The theory of the complaint is that appellees, as city officers, by the above statute, were charged with a mandatory and imperative ministerial duty; that is to say, the law having expressly commanded a specific thing to be done involving administrative action, in this case imposed upon appellees alone, they thereby were charged with the performance of an undiscretionary duty.

[3] The memorandum designed by the statute (Burns' 1926, § 362, clause 6) does not contemplate, as a part thereof, argument and general observations of counsel. Its purpose is to point out clearly and concisely the facts wanting in the pleading to make it sufficient on the theory upon which it is predicated. State ex rel. v. Bartholomew, 176 Ind. 182, 95 N. E. 417, Ann. Cas. 1914B, 91;Hedekin Land, etc., Co. v. Campbell, 184 Ind. 643, 112 N. E. 97;Locomotive Engineers', etc., Ass'n v. Higgs, 79 Ind. App. 427, 135 N. E. 353.

[4][5] By eliminating the redundant matter in the memorandum before us, the defects in the complaint relied on are, want of facts showing: (1) Interest or special damage entitling relators to invoke the statute; (2) a joint cause of action in their favor; (3) statute mandatory and not directory; and (4) it affirmatively appears that the statute on which relators rely is unconstitutional and void.

It appears that relators were all employed in one common cause and performing like service in compliance with the requirement of a regularly organized paid fire department of a city having a population within the classification of cities over which the legislative enactment in question was made to apply.
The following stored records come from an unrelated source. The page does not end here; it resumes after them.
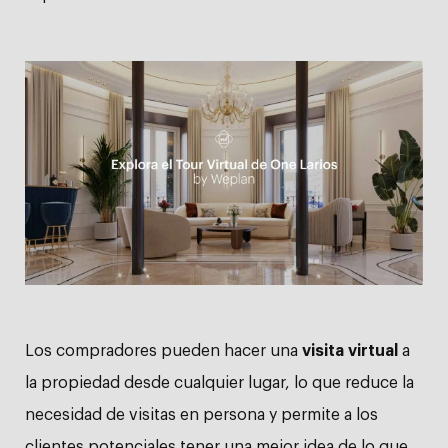
Los compradores pueden hacer una
visita virtual
a
la propiedad desde cualquier lugar, lo que reduce la
necesidad de visitas en persona y permite a los
clientes potenciales tener una mejor idea de lo que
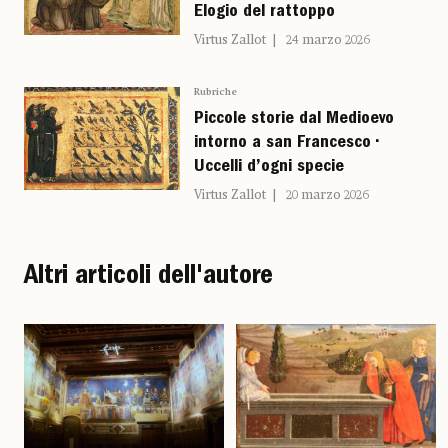
Elogio del rattoppo
Virtus Zallot
24 marzo 2026
Rubriche
Piccole storie dal Medioevo
intorno a san Francesco •
Uccelli d’ogni specie
Virtus Zallot
20 marzo 2026
Altri articoli dell'autore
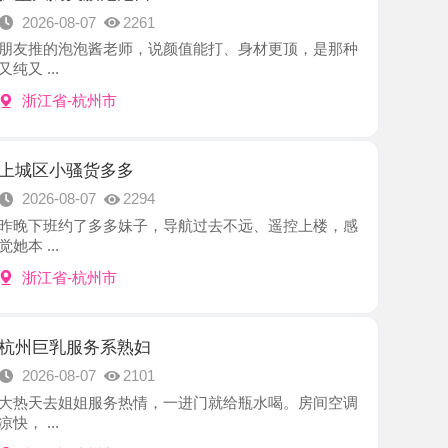
-杭州市
骚货多多
8-07
2294
约了多多妹子，导航过去不远、遥控上楼，感
-杭州市
服务系熟妇
8-07
2101
姐姐服务热情，一进门就给瓶水喝。房间空调
-杭州市
服务淇淇
8-07
2466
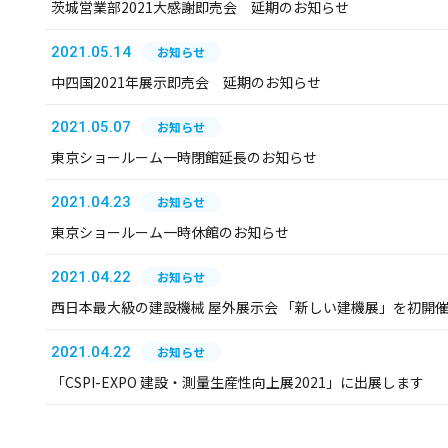
茨城営業部2021大感謝即売会 延期のお知らせ
2021.05.14
お知らせ
中四国2021年展示即売会 延期のお知らせ
2021.05.07
お知らせ
東京ショールーム一時閉館延長のお知らせ
2021.04.23
お知らせ
東京ショールーム一時休館のお知らせ
2021.04.22
お知らせ
西日本最大級の建設機械 屋外展示会 「新しい建機展」を初開
2021.04.22
お知らせ
「CSPI-EXPO 建設・測量生産性向上展2021」に出展します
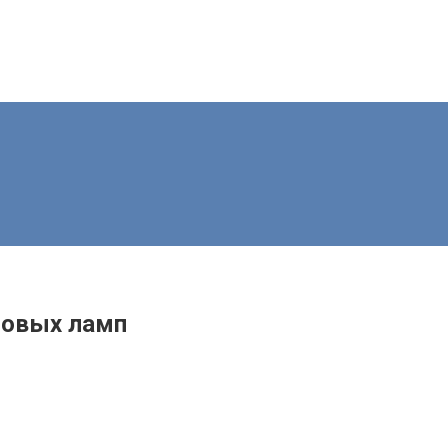
новых ламп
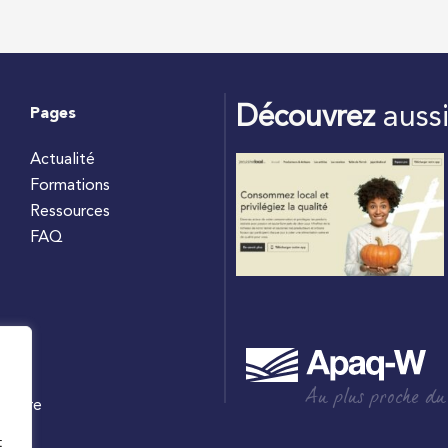
Découvrez
auss
Pages
Actualité
Formations
Ressources
FAQ
Au plus proche du
culture
W
t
They had the same special and peculiar interest in the enforcement of the statute which purposed to lessen the hours of continuous duty of each and all of them. The refusal of the city officers to do their duty under the statute in question is the act of which they all complain. This showing of a common interest in the final determination of the real question at issue was sufficient to repel the first two objections made to the complaint. Shira v. State ex rel., 187 Ind. 441, 119 N. E. 833;State ex rel. v. Mount, 151 Ind. 679, 51 N. E. 417, 52 N. E. 407;Cress v. State ex rel. (Ind. Sup.) 152 N. E. 822;State ex rel. Taro v. Everett, 101 Wash. 561, 172 P. 752, L. R. A. 1918E, 411;Board of Trustees, etc., v. State ex rel. Eaton (1911) 175 Ind. 147, 93 N. E. 851;Hughes v. Outlaw et al. (1916) 197 Ala. 452, 73 So. 16, Ann. Cas. 1918C, 872; Ann. Cas. 1912B, p. 420, note; 38 C. J. 842, § 548.

[6][7] According to the last United States census, we judicially know (City of Huntington v. Cast, 149 Ind. 255, 48 N. E. 1025) that the city of New Albany has a population of over 20,000 and therefore a city of the third class. Acts 1909, p. 13; section 10261, Burns' 1926. Its legislative authority is vested in its common council (Acts 1905, p. 244, § 47; section 10278, Burns' 1926), which is empowered to appropriate money for the support of the city's various departments (Acts 1905, p. 245, § 52; section 10283, Burns' 1926), of which its board of public safety is one, and under its control is the fire department (Acts 1909, p. 13, § 8; section 10860, Burns' 1926).

It is the duty of the mayor to preside at all meetings of the common council, and, in case of a tie, cast the deciding vote. Acts 1905, p. 244, § 49; section 10280, Burns' 1926. He is given veto power as to all ordinances, orders, or resolutions for the appropriation of money for any purpose. In case of a veto, two-thirds vote of all the council members elect is required to again pass such ordinance,order, or resolution. Section 10283, supra.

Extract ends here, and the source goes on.